## ASSIGNMENT
Filtering the records below, copy only those lines that include the word "Where".

Extracted data entries
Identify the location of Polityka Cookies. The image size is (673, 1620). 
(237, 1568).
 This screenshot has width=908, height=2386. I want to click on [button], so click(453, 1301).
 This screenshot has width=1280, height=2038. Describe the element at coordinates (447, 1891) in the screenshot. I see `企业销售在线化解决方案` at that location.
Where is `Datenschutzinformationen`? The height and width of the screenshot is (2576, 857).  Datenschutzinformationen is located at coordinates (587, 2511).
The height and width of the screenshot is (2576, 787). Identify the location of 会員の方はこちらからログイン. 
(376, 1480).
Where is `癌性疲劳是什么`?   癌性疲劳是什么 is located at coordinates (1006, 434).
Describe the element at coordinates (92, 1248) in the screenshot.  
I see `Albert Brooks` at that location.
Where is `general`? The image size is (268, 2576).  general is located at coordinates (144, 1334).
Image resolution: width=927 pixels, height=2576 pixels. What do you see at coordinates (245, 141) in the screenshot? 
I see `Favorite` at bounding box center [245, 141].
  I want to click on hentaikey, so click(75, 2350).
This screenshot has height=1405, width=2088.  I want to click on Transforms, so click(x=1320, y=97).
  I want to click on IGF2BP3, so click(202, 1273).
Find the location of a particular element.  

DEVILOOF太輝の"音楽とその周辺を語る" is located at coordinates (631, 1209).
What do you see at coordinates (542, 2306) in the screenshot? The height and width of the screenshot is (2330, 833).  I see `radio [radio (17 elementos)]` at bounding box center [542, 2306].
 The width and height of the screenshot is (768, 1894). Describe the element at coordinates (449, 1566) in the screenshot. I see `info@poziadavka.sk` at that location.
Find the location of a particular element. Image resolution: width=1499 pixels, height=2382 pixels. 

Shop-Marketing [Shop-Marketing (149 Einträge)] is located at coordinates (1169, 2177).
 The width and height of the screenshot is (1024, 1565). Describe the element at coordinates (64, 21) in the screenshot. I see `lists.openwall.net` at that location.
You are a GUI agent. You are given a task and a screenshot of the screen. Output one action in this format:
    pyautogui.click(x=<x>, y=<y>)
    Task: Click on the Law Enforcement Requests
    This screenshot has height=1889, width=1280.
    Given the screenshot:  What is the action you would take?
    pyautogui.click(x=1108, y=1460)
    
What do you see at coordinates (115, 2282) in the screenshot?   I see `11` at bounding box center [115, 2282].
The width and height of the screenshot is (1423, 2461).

## RESULT OF THIS EXERCISE
Where is `Datenschutzinformationen`? The height and width of the screenshot is (2576, 857).  Datenschutzinformationen is located at coordinates (587, 2511).
Where is `癌性疲劳是什么`?   癌性疲劳是什么 is located at coordinates (1006, 434).
Where is `general`? The image size is (268, 2576).  general is located at coordinates (144, 1334).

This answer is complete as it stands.